Decisões monocráticas sem limites... A Justiça de "várzea"
17/10/2025 às 13:23 Ler na área do assinante
No final do mês de setembro, a Comissão de Constituição e Justiça e Cidadania (CCJ) da Câmara dos Deputados aprovou o projeto de lei (PL 3.640/2023), de autoria do deputado Marcos Pereira, modificando as regras para o controle de constitucionalidade no Supremo Tribunal Federal-STF. O projeto impõe limites às decisões monocráticas dos ministros do STF e altera as condições para que os partidos políticos possam acionar a Corte. O projeto, que tramitou de forma conclusiva pelas comissões, seguirá diretamente para o Senado se não houver algum recurso. Nessa Casa, atualmente, o STF tem voz para propor alguma modificação. O texto aprovado teve origem no anteprojeto elaborado por uma comissão de juristas criada pela Câmara em 2020, presidida pelo ministro Gilmar Mendes, decano do STF.

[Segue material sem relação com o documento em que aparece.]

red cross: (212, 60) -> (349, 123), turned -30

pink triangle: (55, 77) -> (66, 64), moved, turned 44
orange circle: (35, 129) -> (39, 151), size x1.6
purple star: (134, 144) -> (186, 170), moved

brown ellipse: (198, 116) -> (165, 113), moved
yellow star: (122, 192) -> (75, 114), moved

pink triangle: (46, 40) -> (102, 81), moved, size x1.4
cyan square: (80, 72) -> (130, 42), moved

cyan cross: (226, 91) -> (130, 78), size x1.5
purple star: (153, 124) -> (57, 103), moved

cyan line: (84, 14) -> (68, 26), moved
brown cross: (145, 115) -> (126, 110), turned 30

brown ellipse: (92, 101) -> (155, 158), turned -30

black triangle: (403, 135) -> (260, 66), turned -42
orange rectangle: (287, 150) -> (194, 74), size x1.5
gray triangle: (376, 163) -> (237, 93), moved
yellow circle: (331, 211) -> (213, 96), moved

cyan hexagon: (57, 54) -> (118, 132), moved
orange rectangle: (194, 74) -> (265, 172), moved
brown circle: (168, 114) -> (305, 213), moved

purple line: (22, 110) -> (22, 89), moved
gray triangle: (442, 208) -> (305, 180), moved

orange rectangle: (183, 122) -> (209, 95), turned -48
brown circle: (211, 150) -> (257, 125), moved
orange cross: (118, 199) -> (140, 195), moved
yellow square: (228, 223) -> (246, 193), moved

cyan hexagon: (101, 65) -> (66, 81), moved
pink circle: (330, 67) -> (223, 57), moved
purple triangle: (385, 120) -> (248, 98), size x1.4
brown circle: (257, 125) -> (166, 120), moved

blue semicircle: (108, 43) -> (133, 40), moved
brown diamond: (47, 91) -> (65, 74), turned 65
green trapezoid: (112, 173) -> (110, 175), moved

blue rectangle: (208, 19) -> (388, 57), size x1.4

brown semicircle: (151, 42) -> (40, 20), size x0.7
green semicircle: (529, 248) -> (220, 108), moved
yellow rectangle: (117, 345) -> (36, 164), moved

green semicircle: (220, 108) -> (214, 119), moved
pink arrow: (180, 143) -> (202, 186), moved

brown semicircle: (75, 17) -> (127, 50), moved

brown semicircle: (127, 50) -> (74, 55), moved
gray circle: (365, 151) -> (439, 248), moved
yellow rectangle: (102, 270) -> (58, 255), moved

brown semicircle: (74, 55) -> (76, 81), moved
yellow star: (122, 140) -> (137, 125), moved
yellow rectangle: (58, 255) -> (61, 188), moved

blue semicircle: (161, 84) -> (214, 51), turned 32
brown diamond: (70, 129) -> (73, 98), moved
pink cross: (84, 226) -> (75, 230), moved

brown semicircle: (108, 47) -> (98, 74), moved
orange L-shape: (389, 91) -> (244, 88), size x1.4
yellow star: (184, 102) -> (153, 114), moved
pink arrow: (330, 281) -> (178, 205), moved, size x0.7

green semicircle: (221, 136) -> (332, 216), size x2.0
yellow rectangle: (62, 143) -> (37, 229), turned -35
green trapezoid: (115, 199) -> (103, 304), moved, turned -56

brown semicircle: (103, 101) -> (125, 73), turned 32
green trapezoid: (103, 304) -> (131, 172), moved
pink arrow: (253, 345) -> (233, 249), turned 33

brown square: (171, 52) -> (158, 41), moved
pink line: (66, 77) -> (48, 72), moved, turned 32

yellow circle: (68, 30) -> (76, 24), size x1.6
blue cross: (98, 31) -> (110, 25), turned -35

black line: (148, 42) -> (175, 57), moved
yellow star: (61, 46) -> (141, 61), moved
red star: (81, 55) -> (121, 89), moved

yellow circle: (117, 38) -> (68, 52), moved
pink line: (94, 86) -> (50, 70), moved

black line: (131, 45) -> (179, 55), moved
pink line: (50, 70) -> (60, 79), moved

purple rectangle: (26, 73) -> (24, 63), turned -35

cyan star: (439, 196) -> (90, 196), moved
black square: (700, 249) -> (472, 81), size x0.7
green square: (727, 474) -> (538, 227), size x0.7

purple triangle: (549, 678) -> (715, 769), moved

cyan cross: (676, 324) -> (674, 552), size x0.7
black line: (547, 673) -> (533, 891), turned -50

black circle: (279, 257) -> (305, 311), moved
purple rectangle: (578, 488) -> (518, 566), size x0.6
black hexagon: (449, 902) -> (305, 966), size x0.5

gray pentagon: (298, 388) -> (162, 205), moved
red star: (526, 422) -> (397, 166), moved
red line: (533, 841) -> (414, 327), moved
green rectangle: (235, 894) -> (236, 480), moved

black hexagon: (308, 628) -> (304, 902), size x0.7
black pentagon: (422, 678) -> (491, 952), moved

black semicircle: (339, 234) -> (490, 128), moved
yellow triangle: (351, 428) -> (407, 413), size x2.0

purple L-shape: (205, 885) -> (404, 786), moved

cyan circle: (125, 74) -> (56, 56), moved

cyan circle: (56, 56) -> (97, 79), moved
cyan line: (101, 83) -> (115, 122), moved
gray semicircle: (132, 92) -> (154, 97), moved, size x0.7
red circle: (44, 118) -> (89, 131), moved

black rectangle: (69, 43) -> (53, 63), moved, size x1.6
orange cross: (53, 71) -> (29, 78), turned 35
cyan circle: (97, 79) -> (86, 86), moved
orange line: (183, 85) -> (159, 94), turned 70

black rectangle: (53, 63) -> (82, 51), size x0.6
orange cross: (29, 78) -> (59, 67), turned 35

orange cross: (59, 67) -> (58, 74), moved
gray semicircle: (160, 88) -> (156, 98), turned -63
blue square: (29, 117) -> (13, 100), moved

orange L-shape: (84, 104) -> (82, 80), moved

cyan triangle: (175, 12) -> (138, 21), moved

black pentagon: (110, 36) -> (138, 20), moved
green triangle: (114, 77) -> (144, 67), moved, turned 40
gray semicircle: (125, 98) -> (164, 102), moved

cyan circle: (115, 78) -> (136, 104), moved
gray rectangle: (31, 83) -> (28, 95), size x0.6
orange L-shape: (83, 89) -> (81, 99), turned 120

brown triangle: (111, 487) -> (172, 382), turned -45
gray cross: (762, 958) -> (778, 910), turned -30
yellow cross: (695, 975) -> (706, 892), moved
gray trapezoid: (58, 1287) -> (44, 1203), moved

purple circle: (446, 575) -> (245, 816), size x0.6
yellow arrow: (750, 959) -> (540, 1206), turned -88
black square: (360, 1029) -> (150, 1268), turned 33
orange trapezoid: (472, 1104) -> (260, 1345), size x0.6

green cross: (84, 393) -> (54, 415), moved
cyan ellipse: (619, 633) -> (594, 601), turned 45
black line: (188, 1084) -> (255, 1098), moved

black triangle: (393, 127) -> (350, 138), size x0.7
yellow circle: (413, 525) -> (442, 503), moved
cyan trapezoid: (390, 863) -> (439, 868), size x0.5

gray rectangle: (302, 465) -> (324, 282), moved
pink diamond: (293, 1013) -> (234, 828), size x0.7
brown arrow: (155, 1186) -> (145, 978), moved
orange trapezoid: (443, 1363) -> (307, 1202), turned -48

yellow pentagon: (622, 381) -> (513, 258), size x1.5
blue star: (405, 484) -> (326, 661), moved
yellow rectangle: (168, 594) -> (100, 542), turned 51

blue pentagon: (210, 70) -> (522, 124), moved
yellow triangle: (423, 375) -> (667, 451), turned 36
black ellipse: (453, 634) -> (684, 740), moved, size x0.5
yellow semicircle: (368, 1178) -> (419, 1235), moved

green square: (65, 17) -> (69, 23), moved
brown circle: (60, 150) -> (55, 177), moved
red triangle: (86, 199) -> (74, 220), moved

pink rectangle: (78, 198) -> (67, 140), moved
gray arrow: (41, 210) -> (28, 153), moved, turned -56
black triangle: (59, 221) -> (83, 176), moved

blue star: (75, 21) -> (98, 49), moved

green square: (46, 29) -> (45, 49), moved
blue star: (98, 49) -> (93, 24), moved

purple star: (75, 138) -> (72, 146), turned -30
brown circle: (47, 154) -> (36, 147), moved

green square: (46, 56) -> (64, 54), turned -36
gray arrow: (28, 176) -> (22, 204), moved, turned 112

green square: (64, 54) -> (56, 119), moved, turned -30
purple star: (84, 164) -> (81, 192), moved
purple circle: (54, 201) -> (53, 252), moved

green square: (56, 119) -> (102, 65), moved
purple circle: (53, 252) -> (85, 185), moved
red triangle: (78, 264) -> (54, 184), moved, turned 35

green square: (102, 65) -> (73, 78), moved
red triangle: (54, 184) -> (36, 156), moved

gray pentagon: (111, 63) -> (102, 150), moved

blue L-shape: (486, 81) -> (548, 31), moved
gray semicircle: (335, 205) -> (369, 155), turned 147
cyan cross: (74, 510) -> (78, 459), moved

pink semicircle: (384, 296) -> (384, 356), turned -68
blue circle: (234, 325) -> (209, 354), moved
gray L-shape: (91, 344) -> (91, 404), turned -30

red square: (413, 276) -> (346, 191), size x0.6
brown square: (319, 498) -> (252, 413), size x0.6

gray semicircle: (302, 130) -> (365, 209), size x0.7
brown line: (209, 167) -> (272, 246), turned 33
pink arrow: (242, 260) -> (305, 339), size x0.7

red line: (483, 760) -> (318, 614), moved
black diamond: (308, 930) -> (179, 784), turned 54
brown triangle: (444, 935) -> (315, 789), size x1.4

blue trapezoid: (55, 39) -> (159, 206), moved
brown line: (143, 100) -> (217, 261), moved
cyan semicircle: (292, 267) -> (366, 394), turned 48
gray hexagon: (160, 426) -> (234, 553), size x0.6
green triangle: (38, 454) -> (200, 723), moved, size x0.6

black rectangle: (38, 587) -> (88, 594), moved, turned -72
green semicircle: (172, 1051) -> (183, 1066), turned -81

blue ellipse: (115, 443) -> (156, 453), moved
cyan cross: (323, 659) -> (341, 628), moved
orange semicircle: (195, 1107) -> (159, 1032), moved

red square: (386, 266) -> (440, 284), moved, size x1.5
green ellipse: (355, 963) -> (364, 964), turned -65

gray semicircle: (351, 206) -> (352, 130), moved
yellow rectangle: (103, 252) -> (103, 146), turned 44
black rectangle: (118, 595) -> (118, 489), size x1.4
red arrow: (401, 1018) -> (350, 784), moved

O relator do projeto, deputado Alex Manente, fez algumas modificações na versão original, entre as quais a determinação de que as medidas monocráticas (aquelas concedidas individualmente aos ministros), só poderão ocorrer em situações excepcionais, a exemplo de extrema urgência, perigo de lesão grave, excepcional interesse social e em período de recesso, além da análise do plenário na sessão seguinte, sob pena de nulidade.
Outra mudança significativa foi a restrição para a apresentação de ações de controle concentrado de constitucionalidade, como as ADIs (Ações Diretas de Inconstitucionalidade), ADOs (Ações Diretas de Inconstitucionalidade por Omissão) e as ADCs (Ações Diretas Declaratórias de Constitucionalidade. Outra importante mudança declina as regras sobre as ações por omissão legislativa e sobre a modulação dos efeitos das decisões do Supremo. Entre os pontos incluídos estão a obrigatoriedade de julgamento conjunto das ADIs por omissão e os mandados de injunção que tratem do mesmo tema, além da previsão de que o STF só poderá fixar prazo, limitado a 30 dias, para edição de norma em casos envolvendo órgãos administrativos. Essa tentativa de modificação não é nova, pois o Senado aprovou, em 2023, uma Proposta de Emenda Constitucional (PEC 8/2021) restringindo as decisões monocráticas dos ministros da Corte em casos de suspensão de leis ou atos do Executivo e do Congresso.
A PEC permanece parada na Câmara. Atualmente, os ministros, individualmente, podem conceder decisões liminares e suspender trechos de leis e normas que entendam violar a Constituição. O projeto aprovado continua permitindo essas decisões individuais sem vedações, mas exige que elas sejam submetidas ao plenário na sessão seguinte, sob pena de serem anuladas. Além disso, as decisões monocráticas tomadas em ações de controle concentrado deverão ser justificadas e terem como base a posição do plenário do STF sobre o tema.
As instituições que podem apresentar as chamadas ações de controle concentrado, como os partidos políticos com representação no Congresso Nacional, permanecem, mas o projeto especifica que essa competência será exercida por legendas que alcançarem a cláusula de barreira, ou seja, os partidos que, nas eleições de 2026, obtiverem, nas eleições para a Câmara dos Deputados, no mínimo 2,5% dos votos válidos, distribuídos em pelo menos um terço dos estados da Federação com um mínimo de 1,5% dos votos válidos em cada uma delas.
Nos demais países esse procedimento é diferente, mas, no Brasil, além de midiático, é complexo. Nos EUA, a Suprema Corte é também a última instância da Justiça, mas suas decisões são tomadas secretamente. Nem os assessores entram na sessão quando a Corte está julgando. Os juízes discutem até que se alcance a maioria, e o lado vencedor fica incumbido de redigir um voto único, ou seja, uma justificativa unificada para a decisão da Corte. Lá, como em algumas Supremas Cortes europeias, todas as sessões são fechadas, sem a espetacularização do nosso STF. Depois do julgamento se designa um relator para redigir o voto vencedor, cujo rascunho (minuta) é enviado aos demais juízes detalhando como cada aspecto da decisão será colocado em prática.
Lá predomina o recato, enquanto aqui os ministros se manifestam publicamente, dizendo até como vão votar. As decisões monocráticas do nosso Supremo significam, na prática, que foram proferidas pelo colegiado da Corte, tendo como único recurso cabível o agravo interno (agravo regimental) que será julgado pela turma, garantindo a colegialidade e a reavaliação da decisão monocrática. Esse recurso é previsto no art. 1.021 do Código de Processo Civil-CPC. No mais, só nos resta esperar que o que foi aprovado na CCJ da Câmara seja realmente um avanço. Vamos torcer.